Ella parecía estar en todas partes a la vez, vigilando a los clientes, a los camareros y a él. Hinata se había salido con la suya con respecto a los guardias, y siempre veía a alguno cerca de él. Era más cómodo que andar mirando por encima del hombro, pero se oponía a ello por principios.
El hecho de que estuviera fuera del juego, no quería decir que no pudiera cuidarse solo. Había gruñido a A por haber dado esas órdenes a sus muchachos, pero el muy imbécil tenía más miedo de ella que de él, y no había cambiado de actitud.
Deseó poder echarla del apartamento. Necesitaba un lugar donde pasar las noches como esa.
Necesitaba recuperar su vida tal y como era antes de que Hinata irrumpiera en ella.
Notó que algo le retorcía las entrañas, algo que no quería examinar. Algo que cada día empujaba más cerca de la superficie. Y no había ninguna razón que lo explicara. Tenía todo lo que quería. Dinero. Reputación.
Físicamente no estaba tan bien desde hacía años. En cuanto a Rasengan... El club había estado lleno desde la reapertura, hacía tres noches. Y, lo mejor de todo, Shion lo había invitado a su finca el lunes próximo. La juguetona forma en que le entregó la invitación sugería que la espera estaba a punto de terminar. Todo seguía su cauce.
Y aun así..., no estaba contento.
Por culpa de Hinata.
Ella tenía un sueño... Igual que lo tenía él. Un solo objetivo por el que levantarse de la cama y luchar cada día. Una pasión. Entonces ¿por qué se sentía como si su vida se hubiera convertido en un reflejo empañado de la de ella?
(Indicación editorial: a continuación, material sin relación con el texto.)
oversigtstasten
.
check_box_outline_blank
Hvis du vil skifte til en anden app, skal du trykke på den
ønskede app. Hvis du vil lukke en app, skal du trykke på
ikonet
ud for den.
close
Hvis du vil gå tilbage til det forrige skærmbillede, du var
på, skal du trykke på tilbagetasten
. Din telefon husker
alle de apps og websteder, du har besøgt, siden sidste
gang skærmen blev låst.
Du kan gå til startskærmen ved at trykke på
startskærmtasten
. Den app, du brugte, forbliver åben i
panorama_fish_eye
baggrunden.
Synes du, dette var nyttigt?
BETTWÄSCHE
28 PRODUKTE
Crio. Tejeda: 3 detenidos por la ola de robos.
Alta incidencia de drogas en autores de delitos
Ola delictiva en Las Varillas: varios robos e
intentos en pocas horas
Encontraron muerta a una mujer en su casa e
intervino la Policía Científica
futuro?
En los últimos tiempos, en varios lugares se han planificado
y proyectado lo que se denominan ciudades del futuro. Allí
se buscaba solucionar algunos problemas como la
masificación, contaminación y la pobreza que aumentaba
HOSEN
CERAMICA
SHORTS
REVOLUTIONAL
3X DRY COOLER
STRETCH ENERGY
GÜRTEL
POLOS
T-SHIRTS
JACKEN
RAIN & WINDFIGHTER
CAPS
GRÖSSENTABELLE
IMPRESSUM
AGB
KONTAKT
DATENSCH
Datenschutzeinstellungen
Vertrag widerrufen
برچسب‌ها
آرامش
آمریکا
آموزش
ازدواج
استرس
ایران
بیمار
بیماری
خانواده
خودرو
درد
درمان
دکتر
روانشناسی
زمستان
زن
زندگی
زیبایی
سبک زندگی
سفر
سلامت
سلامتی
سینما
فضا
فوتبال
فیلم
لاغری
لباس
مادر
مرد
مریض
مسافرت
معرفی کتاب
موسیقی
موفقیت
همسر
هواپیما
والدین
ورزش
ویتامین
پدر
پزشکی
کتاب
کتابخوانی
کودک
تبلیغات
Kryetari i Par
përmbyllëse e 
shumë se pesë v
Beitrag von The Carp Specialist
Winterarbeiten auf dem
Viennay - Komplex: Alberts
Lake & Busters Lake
Hinata apareció en la puerta con vaqueros y una mueca. Tenía el pelo húmedo, así que debía de haberse duchado, aunque él no la hubiera oído. Ella se quedó mirándolo.
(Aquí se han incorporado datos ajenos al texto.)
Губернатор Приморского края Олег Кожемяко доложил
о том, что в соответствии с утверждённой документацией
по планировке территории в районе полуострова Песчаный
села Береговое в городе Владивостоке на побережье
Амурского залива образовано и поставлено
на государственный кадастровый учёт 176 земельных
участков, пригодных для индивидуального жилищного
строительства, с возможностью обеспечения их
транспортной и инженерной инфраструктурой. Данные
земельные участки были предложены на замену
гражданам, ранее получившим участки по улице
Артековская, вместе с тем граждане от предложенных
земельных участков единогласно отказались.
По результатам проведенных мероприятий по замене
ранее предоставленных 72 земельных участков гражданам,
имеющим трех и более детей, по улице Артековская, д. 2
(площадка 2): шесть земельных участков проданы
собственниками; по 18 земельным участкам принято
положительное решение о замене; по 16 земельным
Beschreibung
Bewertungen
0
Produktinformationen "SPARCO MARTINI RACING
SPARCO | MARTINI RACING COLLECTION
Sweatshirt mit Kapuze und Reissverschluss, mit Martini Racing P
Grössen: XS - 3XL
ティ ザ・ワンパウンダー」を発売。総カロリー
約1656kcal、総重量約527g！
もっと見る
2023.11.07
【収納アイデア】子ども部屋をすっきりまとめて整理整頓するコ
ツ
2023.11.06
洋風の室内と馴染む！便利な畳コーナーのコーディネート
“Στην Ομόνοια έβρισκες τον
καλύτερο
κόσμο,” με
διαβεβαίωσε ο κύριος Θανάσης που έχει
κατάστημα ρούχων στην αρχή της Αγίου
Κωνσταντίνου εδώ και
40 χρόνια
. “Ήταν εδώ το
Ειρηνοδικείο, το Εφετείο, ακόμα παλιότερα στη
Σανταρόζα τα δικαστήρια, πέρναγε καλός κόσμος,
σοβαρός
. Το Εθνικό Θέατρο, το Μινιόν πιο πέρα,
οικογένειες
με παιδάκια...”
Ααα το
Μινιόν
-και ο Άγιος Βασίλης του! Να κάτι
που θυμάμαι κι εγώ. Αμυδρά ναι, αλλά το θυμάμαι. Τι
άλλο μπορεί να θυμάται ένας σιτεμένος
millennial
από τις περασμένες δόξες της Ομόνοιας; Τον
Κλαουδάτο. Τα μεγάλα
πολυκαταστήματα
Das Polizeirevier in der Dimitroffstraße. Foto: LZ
—No puedo seguir con esto, Naruto.
Él se incorporó de las almohadas.
—¿Podrías dejar que antes me espabilara?
—No duermo con hombres que no me respetan.
Eso le puso furioso.
—¿Quién dice que yo no te respeto?
—¿Cómo vas a respetarme después de la forma en que metí la pata?
—Te aseguro que sí. —Se levantó desnudo de la cama y se metió en el cuarto de baño, donde volvió a ducharse. Odiaba que lo acorralaran, y eso es lo que ella estaba haciendo.
No había sido capaz de despedirla porque confiaba en ella, no podía confiarle su anillo, de eso no cabía duda, pero sí su vida. De alguna manera, ella se había convertido en la salsa que hacía que todo valiera la pena. Quizás eso explicaba por qué se sentía tan infeliz.
Tenía ropa limpia en el despacho, así que salió con una toalla alrededor de las caderas. Ella, por supuesto, estaba esperándolo.
—Lo siento —dijo ella.
—Deberías. A veces estoy seguro de que vives solo para hacerme pasar un mal rato.
—No te pido disculpas por eso, sino por tratar de mantener una conversación seria contigo antes de que hayas tomado un café. —Le tendió una taza humeante.
Él la aceptó, y se dio cuenta de que ella estaba mirando algo. A él. Su pecho de nuevo. Sin duda tenía debilidad por su torso. Y él solo llevaba una toalla. Tomó un largo trago de la taza y permitió que recreara su mirada.
Ella volvió a subir la vista a sus ojos.
—No entiendo que no me hayas despedido, y no me gusta la sensación de que quizá me mantengas en mi puesto porque yo quiero que me eches.
Su estupefacción fue tal que bien podría haberle dado un puñetazo.
—¡Eso es mentira! ¿Qué clase de imbécil crees que soy?
—No pienso que seas un imbécil.
—Entonces ¿por qué insinúas algo así?
—Porque no se me ocurre ninguna otra razón.
—¿Qué te parece esta? Eres la mejor guardia de seguridad que tengo.
Él supo en el momento en que salieron de su boca que era lo peor que podía haber dicho. Ella lo miró con la expresión más triste del mundo antes de darse la vuelta y alejarse.
Naruto la detuvo cuando estaba colgándose el bolso de bandolera para salir.
—Lo eres, Hinata. Pero no es por eso por lo que no te echo. —El café caliente le salpicó el dorso de la mano y se lo chupó—. Quería despedirte —aclaró dejando la taza a un lado—. Tú has cometido un gran error, y yo me he enfadado. Pero la cosa es que... Tú estás dispuesta a trabajar el doble que cualquiera. Y ese es el tipo de jugadores que me gusta tener en mi equipo.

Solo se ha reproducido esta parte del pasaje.